• Provided information:
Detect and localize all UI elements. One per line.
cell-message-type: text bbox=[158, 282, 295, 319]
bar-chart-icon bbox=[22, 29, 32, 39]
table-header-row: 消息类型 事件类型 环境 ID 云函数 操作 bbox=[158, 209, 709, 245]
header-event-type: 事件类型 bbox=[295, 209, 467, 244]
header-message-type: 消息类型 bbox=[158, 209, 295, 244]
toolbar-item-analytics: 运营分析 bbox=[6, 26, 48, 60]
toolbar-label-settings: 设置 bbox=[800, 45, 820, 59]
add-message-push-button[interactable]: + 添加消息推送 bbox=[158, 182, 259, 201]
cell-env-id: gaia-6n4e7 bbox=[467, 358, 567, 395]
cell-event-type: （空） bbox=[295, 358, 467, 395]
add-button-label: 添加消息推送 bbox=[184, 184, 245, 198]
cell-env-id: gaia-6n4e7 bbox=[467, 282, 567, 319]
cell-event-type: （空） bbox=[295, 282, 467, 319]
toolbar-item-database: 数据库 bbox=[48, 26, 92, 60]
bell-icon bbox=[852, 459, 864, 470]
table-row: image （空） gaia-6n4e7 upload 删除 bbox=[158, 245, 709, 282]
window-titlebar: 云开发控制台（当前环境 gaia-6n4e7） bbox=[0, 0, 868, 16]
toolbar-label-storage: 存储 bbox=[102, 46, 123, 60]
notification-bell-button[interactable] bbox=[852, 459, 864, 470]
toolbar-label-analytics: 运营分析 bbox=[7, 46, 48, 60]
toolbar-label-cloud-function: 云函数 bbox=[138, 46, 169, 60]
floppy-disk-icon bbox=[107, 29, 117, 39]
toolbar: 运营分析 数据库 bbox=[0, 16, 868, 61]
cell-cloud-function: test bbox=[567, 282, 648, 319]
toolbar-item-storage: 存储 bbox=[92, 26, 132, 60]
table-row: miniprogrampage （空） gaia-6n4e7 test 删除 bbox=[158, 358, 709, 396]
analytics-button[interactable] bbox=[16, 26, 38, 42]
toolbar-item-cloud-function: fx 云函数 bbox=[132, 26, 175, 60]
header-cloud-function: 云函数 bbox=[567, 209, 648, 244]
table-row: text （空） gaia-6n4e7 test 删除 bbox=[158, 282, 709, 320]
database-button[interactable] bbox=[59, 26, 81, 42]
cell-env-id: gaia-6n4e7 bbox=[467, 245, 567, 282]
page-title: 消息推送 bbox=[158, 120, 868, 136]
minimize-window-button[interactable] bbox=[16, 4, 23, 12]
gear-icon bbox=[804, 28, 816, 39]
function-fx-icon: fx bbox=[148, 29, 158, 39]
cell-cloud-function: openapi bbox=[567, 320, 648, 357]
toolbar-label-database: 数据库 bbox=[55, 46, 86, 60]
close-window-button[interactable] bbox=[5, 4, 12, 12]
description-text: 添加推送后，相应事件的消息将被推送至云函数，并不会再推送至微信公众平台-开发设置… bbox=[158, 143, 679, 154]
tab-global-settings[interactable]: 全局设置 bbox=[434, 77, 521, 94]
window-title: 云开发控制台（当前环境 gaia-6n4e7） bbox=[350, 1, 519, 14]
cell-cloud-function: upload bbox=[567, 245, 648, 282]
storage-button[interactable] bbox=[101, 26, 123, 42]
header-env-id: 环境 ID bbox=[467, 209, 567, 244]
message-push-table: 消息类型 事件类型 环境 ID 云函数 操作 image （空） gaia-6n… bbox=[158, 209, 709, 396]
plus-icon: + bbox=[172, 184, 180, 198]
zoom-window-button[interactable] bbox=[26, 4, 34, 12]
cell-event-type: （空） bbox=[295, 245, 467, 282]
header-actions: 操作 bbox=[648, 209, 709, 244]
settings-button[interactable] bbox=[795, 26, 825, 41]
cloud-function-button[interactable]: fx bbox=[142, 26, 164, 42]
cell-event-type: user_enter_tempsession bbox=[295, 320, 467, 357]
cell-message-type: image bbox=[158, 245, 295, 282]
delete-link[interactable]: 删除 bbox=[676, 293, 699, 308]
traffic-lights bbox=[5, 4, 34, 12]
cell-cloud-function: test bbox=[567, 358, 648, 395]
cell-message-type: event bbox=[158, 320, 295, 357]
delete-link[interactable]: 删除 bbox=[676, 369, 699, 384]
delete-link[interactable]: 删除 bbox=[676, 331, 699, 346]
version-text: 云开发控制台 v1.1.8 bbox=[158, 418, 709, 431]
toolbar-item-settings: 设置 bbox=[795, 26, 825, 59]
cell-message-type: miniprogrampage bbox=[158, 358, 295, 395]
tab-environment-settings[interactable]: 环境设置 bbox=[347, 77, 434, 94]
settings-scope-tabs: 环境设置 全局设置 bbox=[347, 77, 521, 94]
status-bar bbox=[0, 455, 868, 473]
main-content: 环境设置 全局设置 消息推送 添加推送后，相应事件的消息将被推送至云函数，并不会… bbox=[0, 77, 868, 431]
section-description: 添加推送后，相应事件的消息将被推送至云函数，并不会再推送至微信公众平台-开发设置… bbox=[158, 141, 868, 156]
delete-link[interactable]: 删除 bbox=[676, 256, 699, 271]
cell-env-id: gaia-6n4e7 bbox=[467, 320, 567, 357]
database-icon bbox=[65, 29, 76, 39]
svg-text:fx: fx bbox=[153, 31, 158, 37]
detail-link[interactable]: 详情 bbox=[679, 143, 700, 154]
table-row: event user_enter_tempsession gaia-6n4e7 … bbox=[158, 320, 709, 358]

• Aim of the task: Copy the data exactly as it was presented.

• Answer to this task:
Detect and localize all UI elements. One per line.
cell-message-type: text bbox=[158, 282, 295, 319]
bar-chart-icon bbox=[22, 29, 32, 39]
table-header-row: 消息类型 事件类型 环境 ID 云函数 操作 bbox=[158, 209, 709, 245]
header-event-type: 事件类型 bbox=[295, 209, 467, 244]
header-message-type: 消息类型 bbox=[158, 209, 295, 244]
toolbar-item-analytics: 运营分析 bbox=[6, 26, 48, 60]
toolbar-label-settings: 设置 bbox=[800, 45, 820, 59]
add-message-push-button[interactable]: + 添加消息推送 bbox=[158, 182, 259, 201]
cell-env-id: gaia-6n4e7 bbox=[467, 358, 567, 395]
cell-event-type: （空） bbox=[295, 358, 467, 395]
add-button-label: 添加消息推送 bbox=[184, 184, 245, 198]
cell-env-id: gaia-6n4e7 bbox=[467, 282, 567, 319]
cell-event-type: （空） bbox=[295, 282, 467, 319]
toolbar-item-database: 数据库 bbox=[48, 26, 92, 60]
bell-icon bbox=[852, 459, 864, 470]
table-row: image （空） gaia-6n4e7 upload 删除 bbox=[158, 245, 709, 282]
window-titlebar: 云开发控制台（当前环境 gaia-6n4e7） bbox=[0, 0, 868, 16]
toolbar-label-storage: 存储 bbox=[102, 46, 123, 60]
notification-bell-button[interactable] bbox=[852, 459, 864, 470]
toolbar-label-analytics: 运营分析 bbox=[7, 46, 48, 60]
toolbar-label-cloud-function: 云函数 bbox=[138, 46, 169, 60]
floppy-disk-icon bbox=[107, 29, 117, 39]
toolbar: 运营分析 数据库 bbox=[0, 16, 868, 61]
cell-cloud-function: test bbox=[567, 282, 648, 319]
toolbar-item-storage: 存储 bbox=[92, 26, 132, 60]
table-row: miniprogrampage （空） gaia-6n4e7 test 删除 bbox=[158, 358, 709, 396]
analytics-button[interactable] bbox=[16, 26, 38, 42]
toolbar-item-cloud-function: fx 云函数 bbox=[132, 26, 175, 60]
header-cloud-function: 云函数 bbox=[567, 209, 648, 244]
table-row: text （空） gaia-6n4e7 test 删除 bbox=[158, 282, 709, 320]
database-button[interactable] bbox=[59, 26, 81, 42]
cell-env-id: gaia-6n4e7 bbox=[467, 245, 567, 282]
page-title: 消息推送 bbox=[158, 120, 868, 136]
minimize-window-button[interactable] bbox=[16, 4, 23, 12]
gear-icon bbox=[804, 28, 816, 39]
function-fx-icon: fx bbox=[148, 29, 158, 39]
cell-cloud-function: openapi bbox=[567, 320, 648, 357]
toolbar-label-database: 数据库 bbox=[55, 46, 86, 60]
close-window-button[interactable] bbox=[5, 4, 12, 12]
description-text: 添加推送后，相应事件的消息将被推送至云函数，并不会再推送至微信公众平台-开发设置… bbox=[158, 143, 679, 154]
tab-global-settings[interactable]: 全局设置 bbox=[434, 77, 521, 94]
window-title: 云开发控制台（当前环境 gaia-6n4e7） bbox=[350, 1, 519, 14]
cell-cloud-function: upload bbox=[567, 245, 648, 282]
storage-button[interactable] bbox=[101, 26, 123, 42]
header-env-id: 环境 ID bbox=[467, 209, 567, 244]
message-push-table: 消息类型 事件类型 环境 ID 云函数 操作 image （空） gaia-6n… bbox=[158, 209, 709, 396]
plus-icon: + bbox=[172, 184, 180, 198]
zoom-window-button[interactable] bbox=[26, 4, 34, 12]
cell-event-type: （空） bbox=[295, 245, 467, 282]
header-actions: 操作 bbox=[648, 209, 709, 244]
settings-button[interactable] bbox=[795, 26, 825, 41]
cloud-function-button[interactable]: fx bbox=[142, 26, 164, 42]
cell-event-type: user_enter_tempsession bbox=[295, 320, 467, 357]
cell-message-type: image bbox=[158, 245, 295, 282]
delete-link[interactable]: 删除 bbox=[676, 293, 699, 308]
traffic-lights bbox=[5, 4, 34, 12]
cell-cloud-function: test bbox=[567, 358, 648, 395]
cell-message-type: event bbox=[158, 320, 295, 357]
delete-link[interactable]: 删除 bbox=[676, 369, 699, 384]
delete-link[interactable]: 删除 bbox=[676, 331, 699, 346]
version-text: 云开发控制台 v1.1.8 bbox=[158, 418, 709, 431]
toolbar-item-settings: 设置 bbox=[795, 26, 825, 59]
cell-message-type: miniprogrampage bbox=[158, 358, 295, 395]
tab-environment-settings[interactable]: 环境设置 bbox=[347, 77, 434, 94]
settings-scope-tabs: 环境设置 全局设置 bbox=[347, 77, 521, 94]
status-bar bbox=[0, 455, 868, 473]
main-content: 环境设置 全局设置 消息推送 添加推送后，相应事件的消息将被推送至云函数，并不会… bbox=[0, 77, 868, 431]
section-description: 添加推送后，相应事件的消息将被推送至云函数，并不会再推送至微信公众平台-开发设置… bbox=[158, 141, 868, 156]
delete-link[interactable]: 删除 bbox=[676, 256, 699, 271]
cell-env-id: gaia-6n4e7 bbox=[467, 320, 567, 357]
database-icon bbox=[65, 29, 76, 39]
svg-text:fx: fx bbox=[153, 31, 158, 37]
detail-link[interactable]: 详情 bbox=[679, 143, 700, 154]
table-row: event user_enter_tempsession gaia-6n4e7 … bbox=[158, 320, 709, 358]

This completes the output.